Should the word "ESPACE" occur in a line of the records, copy that line.

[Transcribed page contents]
- - - - - - -

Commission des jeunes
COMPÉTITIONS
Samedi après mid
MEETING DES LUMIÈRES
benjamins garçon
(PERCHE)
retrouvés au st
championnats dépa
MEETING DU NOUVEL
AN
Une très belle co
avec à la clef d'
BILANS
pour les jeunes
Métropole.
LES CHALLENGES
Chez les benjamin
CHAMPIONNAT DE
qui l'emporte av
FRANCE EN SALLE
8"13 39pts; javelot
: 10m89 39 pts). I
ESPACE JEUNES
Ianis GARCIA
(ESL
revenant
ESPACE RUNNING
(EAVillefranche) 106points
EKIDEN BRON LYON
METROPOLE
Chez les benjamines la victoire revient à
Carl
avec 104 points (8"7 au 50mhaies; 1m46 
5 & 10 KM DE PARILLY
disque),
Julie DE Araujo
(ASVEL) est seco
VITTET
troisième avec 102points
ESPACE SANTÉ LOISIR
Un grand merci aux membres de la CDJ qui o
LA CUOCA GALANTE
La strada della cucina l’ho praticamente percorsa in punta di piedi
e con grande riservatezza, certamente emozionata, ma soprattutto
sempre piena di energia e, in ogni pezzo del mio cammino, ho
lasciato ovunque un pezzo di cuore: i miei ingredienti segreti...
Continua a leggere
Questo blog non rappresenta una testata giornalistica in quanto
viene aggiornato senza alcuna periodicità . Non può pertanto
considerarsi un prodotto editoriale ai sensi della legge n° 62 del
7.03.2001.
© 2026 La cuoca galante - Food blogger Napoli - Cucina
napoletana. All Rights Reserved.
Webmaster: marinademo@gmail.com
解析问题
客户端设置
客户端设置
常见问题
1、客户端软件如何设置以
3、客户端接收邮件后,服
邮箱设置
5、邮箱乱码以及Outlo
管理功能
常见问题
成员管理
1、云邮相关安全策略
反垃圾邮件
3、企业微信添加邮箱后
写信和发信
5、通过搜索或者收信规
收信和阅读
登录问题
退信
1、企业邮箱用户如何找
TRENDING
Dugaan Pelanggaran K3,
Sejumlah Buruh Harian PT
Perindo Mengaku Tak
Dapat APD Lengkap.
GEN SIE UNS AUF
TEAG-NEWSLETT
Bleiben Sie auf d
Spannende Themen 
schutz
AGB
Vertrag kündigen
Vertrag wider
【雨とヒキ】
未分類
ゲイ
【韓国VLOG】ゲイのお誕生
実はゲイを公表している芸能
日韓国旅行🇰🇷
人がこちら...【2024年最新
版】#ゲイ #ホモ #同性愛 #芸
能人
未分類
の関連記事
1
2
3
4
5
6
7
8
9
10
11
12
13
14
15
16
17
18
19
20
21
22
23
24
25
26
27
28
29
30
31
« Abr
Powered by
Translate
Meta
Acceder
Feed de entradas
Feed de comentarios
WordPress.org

- - - - - - -

The answer:
ESPACE JEUNES
ESPACE RUNNING
ESPACE SANTÉ LOISIR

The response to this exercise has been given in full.